Task details ->
Your output should be the lines below from the one holding "Συνεργασίες αναγνωστών" through the one holding "Gouvernance : les quatre contrôles que", transcribed exactly, with no pictures.

Records supplied below:

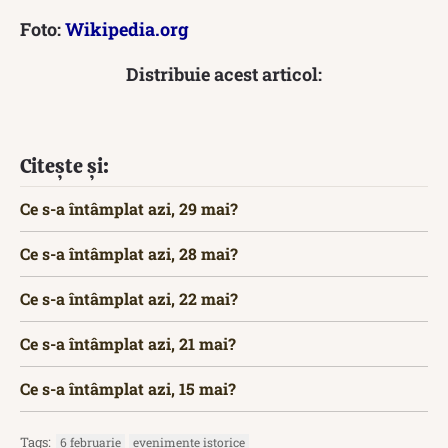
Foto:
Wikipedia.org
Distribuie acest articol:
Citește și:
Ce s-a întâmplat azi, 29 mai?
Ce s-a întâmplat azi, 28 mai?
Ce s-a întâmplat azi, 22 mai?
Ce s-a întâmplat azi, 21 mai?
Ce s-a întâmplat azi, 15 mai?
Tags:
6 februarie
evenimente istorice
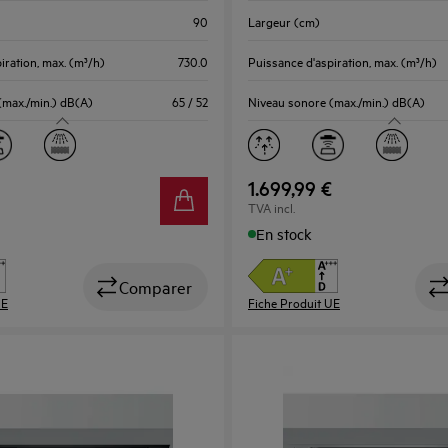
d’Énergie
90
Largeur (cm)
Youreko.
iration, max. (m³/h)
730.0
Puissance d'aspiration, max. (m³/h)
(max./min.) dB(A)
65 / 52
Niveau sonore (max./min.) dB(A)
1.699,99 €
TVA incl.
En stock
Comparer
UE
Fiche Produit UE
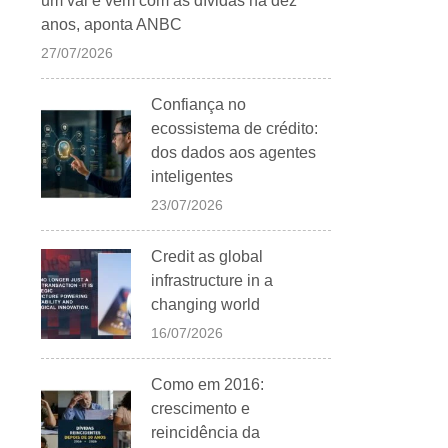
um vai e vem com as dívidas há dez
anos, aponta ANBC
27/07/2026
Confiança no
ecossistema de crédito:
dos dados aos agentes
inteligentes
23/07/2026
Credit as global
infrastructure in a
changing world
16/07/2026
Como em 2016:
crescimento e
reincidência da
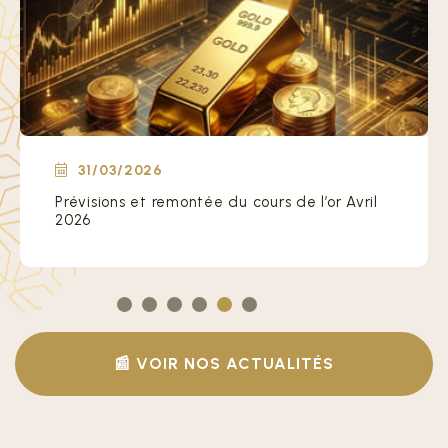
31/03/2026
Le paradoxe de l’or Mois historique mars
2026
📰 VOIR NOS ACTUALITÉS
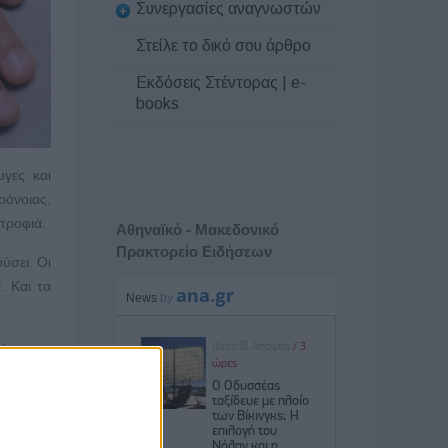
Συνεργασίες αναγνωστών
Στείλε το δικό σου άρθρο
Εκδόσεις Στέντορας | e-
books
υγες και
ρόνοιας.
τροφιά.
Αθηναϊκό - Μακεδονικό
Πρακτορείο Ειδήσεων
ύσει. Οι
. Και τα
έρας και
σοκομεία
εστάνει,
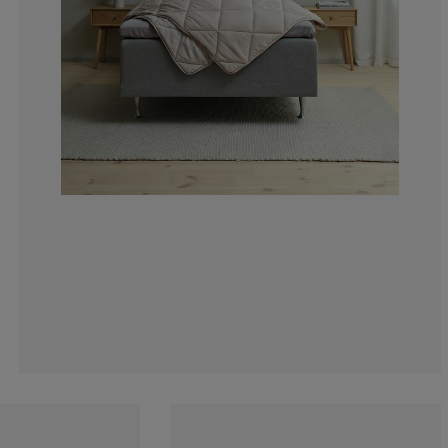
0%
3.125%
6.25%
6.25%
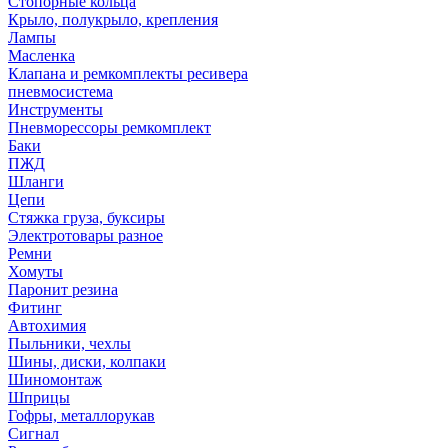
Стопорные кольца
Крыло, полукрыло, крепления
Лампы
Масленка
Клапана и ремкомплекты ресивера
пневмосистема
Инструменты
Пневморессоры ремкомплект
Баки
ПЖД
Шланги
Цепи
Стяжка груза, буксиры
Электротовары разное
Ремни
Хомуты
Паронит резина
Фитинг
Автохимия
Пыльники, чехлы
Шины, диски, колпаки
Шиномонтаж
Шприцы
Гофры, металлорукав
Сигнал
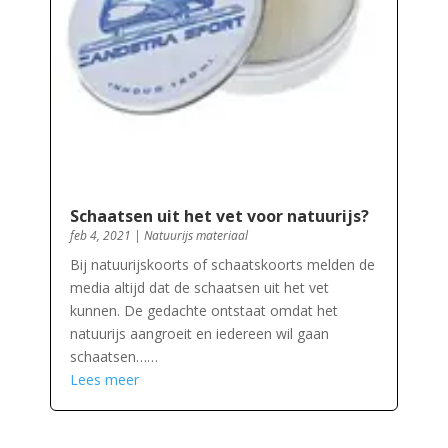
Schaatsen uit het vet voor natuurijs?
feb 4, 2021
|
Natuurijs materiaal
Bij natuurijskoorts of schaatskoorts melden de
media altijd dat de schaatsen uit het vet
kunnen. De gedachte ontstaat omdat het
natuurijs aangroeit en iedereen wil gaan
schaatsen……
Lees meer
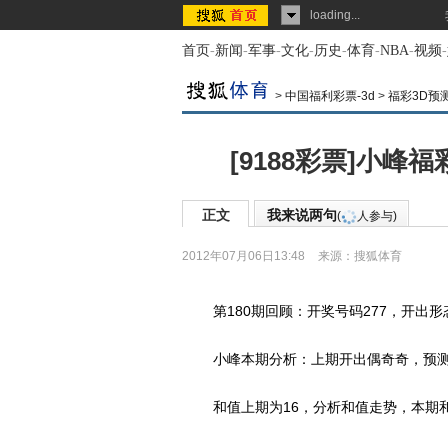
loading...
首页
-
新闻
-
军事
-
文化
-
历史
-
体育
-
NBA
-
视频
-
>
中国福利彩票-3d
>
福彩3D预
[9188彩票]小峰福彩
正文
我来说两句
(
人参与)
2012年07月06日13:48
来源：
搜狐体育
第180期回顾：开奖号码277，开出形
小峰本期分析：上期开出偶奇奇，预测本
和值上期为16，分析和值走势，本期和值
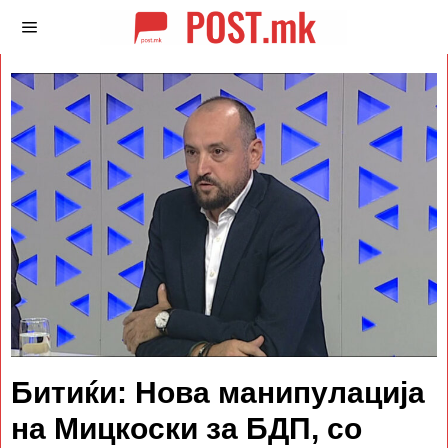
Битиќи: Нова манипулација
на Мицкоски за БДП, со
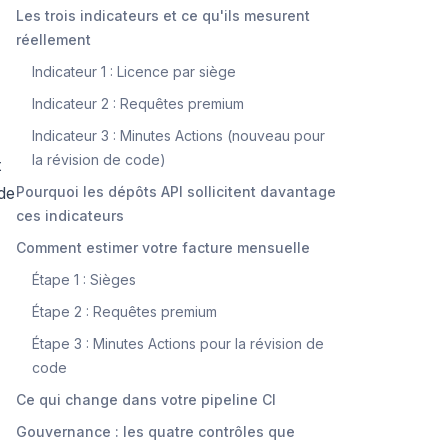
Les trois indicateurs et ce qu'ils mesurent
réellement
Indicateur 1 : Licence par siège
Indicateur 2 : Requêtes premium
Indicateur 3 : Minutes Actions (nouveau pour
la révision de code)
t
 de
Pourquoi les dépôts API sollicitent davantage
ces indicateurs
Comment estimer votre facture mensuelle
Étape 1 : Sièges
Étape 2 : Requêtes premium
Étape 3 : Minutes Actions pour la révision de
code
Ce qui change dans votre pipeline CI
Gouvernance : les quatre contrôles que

End of Records supplied.
Records supplied below:

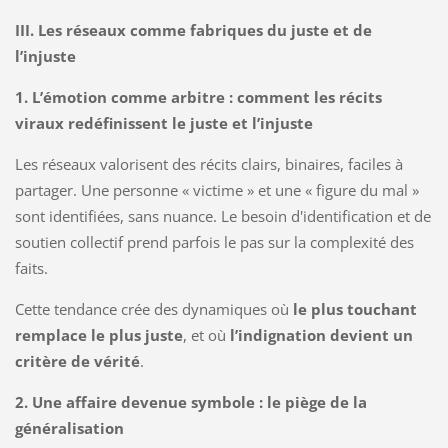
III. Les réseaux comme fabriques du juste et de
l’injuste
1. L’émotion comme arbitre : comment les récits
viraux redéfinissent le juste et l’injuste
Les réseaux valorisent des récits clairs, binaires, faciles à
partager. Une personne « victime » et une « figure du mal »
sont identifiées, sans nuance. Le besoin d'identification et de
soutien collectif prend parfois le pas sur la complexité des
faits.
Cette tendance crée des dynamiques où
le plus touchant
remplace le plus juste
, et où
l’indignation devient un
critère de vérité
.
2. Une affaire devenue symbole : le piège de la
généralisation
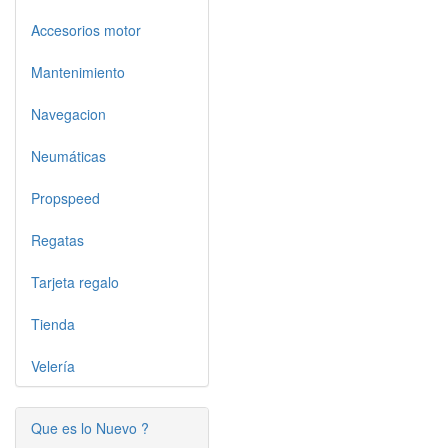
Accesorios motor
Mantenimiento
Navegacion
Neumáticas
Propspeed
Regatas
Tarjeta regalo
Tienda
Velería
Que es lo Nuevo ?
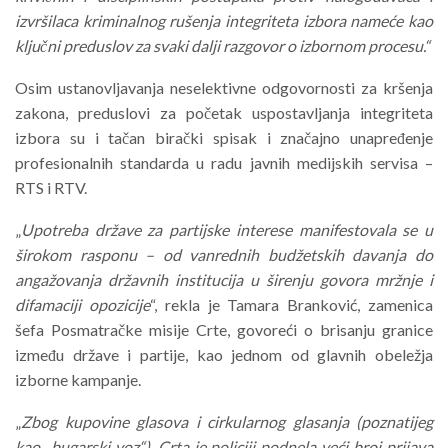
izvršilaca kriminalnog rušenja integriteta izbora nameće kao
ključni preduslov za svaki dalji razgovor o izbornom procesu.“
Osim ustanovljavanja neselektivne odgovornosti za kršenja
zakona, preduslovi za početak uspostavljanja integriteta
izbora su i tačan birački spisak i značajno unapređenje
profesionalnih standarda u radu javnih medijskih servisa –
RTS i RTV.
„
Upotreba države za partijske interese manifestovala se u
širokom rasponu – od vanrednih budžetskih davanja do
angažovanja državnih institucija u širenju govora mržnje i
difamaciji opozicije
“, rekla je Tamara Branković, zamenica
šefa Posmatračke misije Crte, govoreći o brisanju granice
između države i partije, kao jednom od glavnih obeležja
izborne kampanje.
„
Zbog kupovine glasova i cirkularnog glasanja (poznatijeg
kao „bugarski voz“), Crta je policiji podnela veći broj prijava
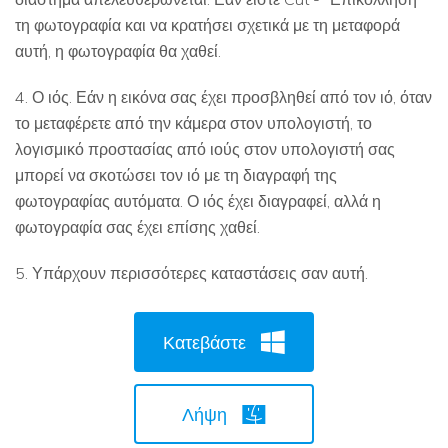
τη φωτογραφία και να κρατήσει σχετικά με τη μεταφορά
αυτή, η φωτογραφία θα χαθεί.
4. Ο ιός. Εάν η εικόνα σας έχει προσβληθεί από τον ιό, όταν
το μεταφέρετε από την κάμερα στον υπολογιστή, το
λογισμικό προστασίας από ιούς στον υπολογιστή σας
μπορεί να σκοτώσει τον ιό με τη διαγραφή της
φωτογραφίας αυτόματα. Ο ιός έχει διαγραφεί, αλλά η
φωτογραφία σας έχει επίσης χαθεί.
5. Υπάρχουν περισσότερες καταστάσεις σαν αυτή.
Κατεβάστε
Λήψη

End of Records supplied.

Your solution ->
Συνεργασίες αναγνωστών
Στείλε το δικό σου άρθρο
Εκδόσεις Στέντορας | e-
books
υγες και
ρόνοιας.
τροφιά.
Αθηναϊκό - Μακεδονικό
Πρακτορείο Ειδήσεων
ύσει. Οι
. Και τα
έρας και
σοκομεία
εστάνει,
0%
3.125%
6.25%
6.25%
Стопорные кольца
Крыло, полукрыло, крепления
Лампы
Масленка
Клапана и ремкомплекты ресивера
пневмосистема
Инструменты
Пневморессоры ремкомплект
Баки
ПЖД
Шланги
Цепи
Стяжка груза, буксиры
Электротовары разное
Ремни
Хомуты
Паронит резина
Фитинг
Автохимия
Пыльники, чехлы
Шины, диски, колпаки
Шиномонтаж
Шприцы
Гофры, металлорукав
Сигнал
Schaatsen uit het vet voor natuurijs?
feb 4, 2021
|
Natuurijs materiaal
Bij natuurijskoorts of schaatskoorts melden de
media altijd dat de schaatsen uit het vet
kunnen. De gedachte ontstaat omdat het
natuurijs aangroeit en iedereen wil gaan
schaatsen……
Lees meer
loading...
首页
-
新闻
-
军事
-
文化
-
历史
-
体育
-
NBA
-
视频
-
>
中国福利彩票-3d
>
福彩3D预
[9188彩票]小峰福彩
正文
我来说两句
(
人参与)
2012年07月06日13:48
来源：
搜狐体育
第180期回顾：开奖号码277，开出形
小峰本期分析：上期开出偶奇奇，预测本
和值上期为16，分析和值走势，本期和值
Битиќи: Нова манипулација
на Мицкоски за БДП, со
Les trois indicateurs et ce qu'ils mesurent
réellement
Indicateur 1 : Licence par siège
Indicateur 2 : Requêtes premium
Indicateur 3 : Minutes Actions (nouveau pour
la révision de code)
t
 de
Pourquoi les dépôts API sollicitent davantage
ces indicateurs
Comment estimer votre facture mensuelle
Étape 1 : Sièges
Étape 2 : Requêtes premium
Étape 3 : Minutes Actions pour la révision de
code
Ce qui change dans votre pipeline CI
Gouvernance : les quatre contrôles que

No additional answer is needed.